24 June 2014
BEIRUT: A campaign in Syria and Iraq by militants from the Al-Qaeda splinter group Islamic State of Iraq and Greater Syria (ISIS) is producing new waves of refugees fleeing the fighting, the Syrian Observatory for Human Rights said Monday.
ISIS declared two villages southeast of the city of Deir al-Zor a military zone and asked residents to leave the area, the Observatory said.
Further down the Euphrates River, another large wave of people were fleeing fighting on the Iraqi side of the border, at the city of Al-Qaim.
ISIS militants took Al-Qaim over the weekend, as troops and security personnel abandoned the city.
The Observatory said people were now fleeing toward the Syrian city of Al-Bukamal, because of violence.
It said that the bodies of 30 people, who included fighters, smugglers and civilians, were discovered at Al-Qaim. The Britain-based Observatory said they had originally been detained by Iraqi border police but were then summarily executed when the Iraqis melted away in the face of the advance by ISIS.
The Observatory said ISIS fighters led by Saddam al-Jamal, a former rebel commander of the Free Syrian Army, were now gathering in the area around Al-Bukamal in preparation of an assault against the town, which is held by its Al-Qaeda rival the Nusra Front and local Islamist allies.
In the city of Raqqa, an ISIS stronghold, further west on the Euphrates, the Observatory reported that a regime airstrike against a government building killed five people and wounded a number of others as employees were heading to work.
It said the strike targeted the entrance of the Euphrates Basin water authority in the city, while pro-opposition websites said ISIS militants had no presence in the area.
The fighting that has pitted ISIS against the Nusra Front and its allies also raged in rural Aleppo province.
A local activist group from Aleppo said anti-ISIS rebels managed to seize a village in the northern part of the province from the Al-Qaeda splinter group, which is also clashing with Kurdish militias that control slivers of territory near the border with Turkey.
The Observatory has reported that ISIS militants in rural Aleppo have already begun to use Humvees captured during their offensive in Iraq in their battles against their many rivals.
In the city of Aleppo, five people a man, two women and two children were killed in a barrel bomb strike by a regime helicopter targeted the neighborhood of Halak.
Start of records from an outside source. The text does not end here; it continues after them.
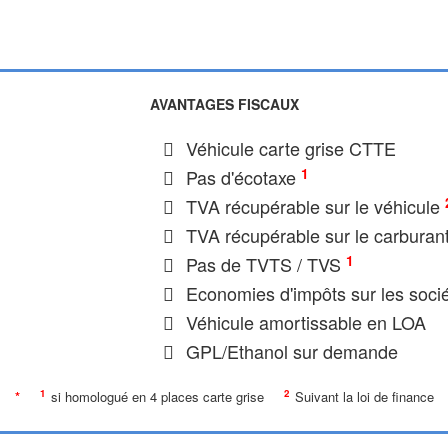
AVANTAGES FISCAUX
Véhicule carte grise CTTE
1
Pas d'écotaxe
TVA récupérable sur le véhicule
TVA récupérable sur le carburan
1
Pas de TVTS / TVS
Economies d'impôts sur les soci
Véhicule amortissable en LOA
GPL/Ethanol sur demande
1
2
*
si homologué en 4 places carte grise
Suivant la loi de finance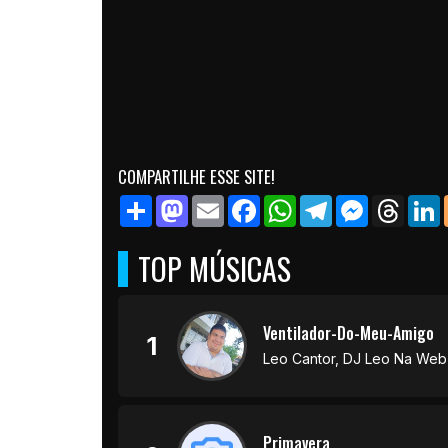
COMPARTILHE ESSE SITE!
Share
Mastodon
Email
Facebook
WhatsApp
Telegram
Messenger
Threa
L
TOP MÚSICAS
Ventilador-Do-Meu-Amigo
1
Leo Cantor, DJ Leo Na Web
Primavera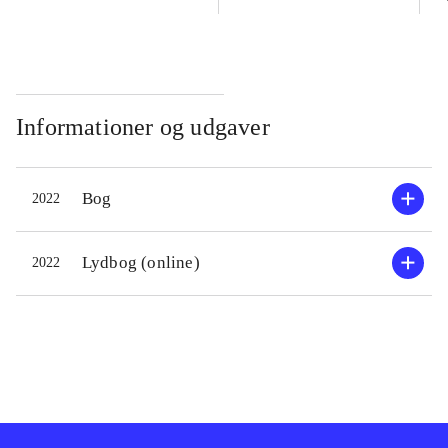
Informationer og udgaver
Bog
2022
Lydbog (online)
2022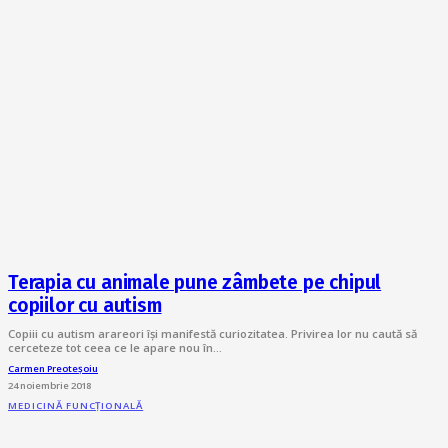
Terapia cu animale pune zâmbete pe chipul
copiilor cu autism
Copiii cu autism arareori își manifestă curiozitatea. Privirea lor nu caută să
cerceteze tot ceea ce le apare nou în…
Carmen Preoteșoiu
24 noiembrie 2018
MEDICINĂ FUNCȚIONALĂ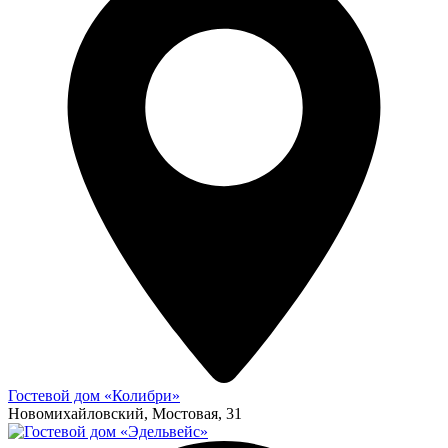
Гостевой дом «Колибри»
Новомихайловский, Мостовая, 31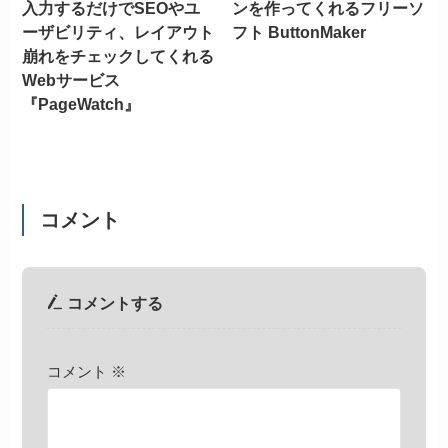
入力するだけでSEOやユ
ンを作ってくれるフリーソ
ーザビリティ、レイアウト
フト ButtonMaker
崩れをチェックしてくれる
Webサービス
『PageWatch』
コメント
コメントする
コメント
※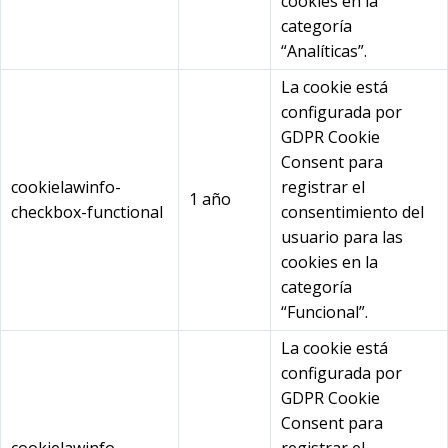
cookies en la
categoría
“Analíticas”.
La cookie está
configurada por
GDPR Cookie
Consent para
cookielawinfo-
registrar el
1 año
checkbox-functional
consentimiento del
usuario para las
cookies en la
categoría
“Funcional”.
La cookie está
configurada por
GDPR Cookie
Consent para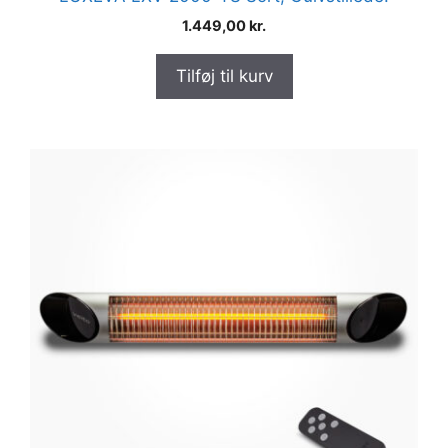
1.449,00
kr.
Tilføj til kurv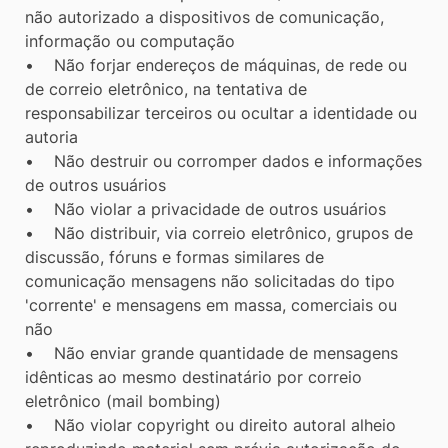
não autorizado a dispositivos de comunicação,
informação ou computação
• Não forjar endereços de máquinas, de rede ou
de correio eletrônico, na tentativa de
responsabilizar terceiros ou ocultar a identidade ou
autoria
• Não destruir ou corromper dados e informações
de outros usuários
• Não violar a privacidade de outros usuários
• Não distribuir, via correio eletrônico, grupos de
discussão, fóruns e formas similares de
comunicação mensagens não solicitadas do tipo
'corrente' e mensagens em massa, comerciais ou
não
• Não enviar grande quantidade de mensagens
idênticas ao mesmo destinatário por correio
eletrônico (mail bombing)
• Não violar copyright ou direito autoral alheio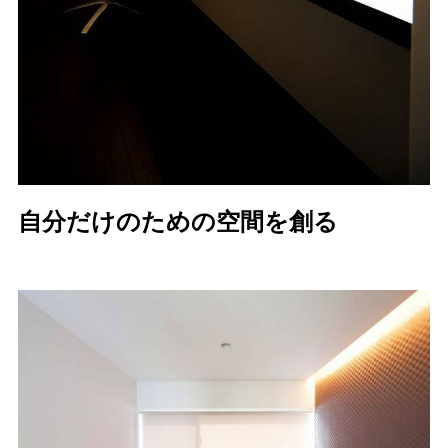
自分だけのための空間を創る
A barrel bomb strike on the Bab al-Nasr neighborhood overnight killed four people, three of whom were minors, the Observatory said.
Also, both regime- and rebel-held areas of Aleppo continue to suffer from acute shortages of water, the Observatory said. Various rebel groups and ISIS have been blamed for the cuts in recent months.
In the area around Damascus, the Observatory said 11 airstrikes targeted the southern suburb of Mliha, where government forces have been trying to push out rebels for weeks.
It said five surface-to-surface missiles were launched at Mliha as clashes raged between rebels and government forces, backed by paramilitaries.
The Observatory put Sundays nationwide death count at 129 people, 43 of whom were civilians.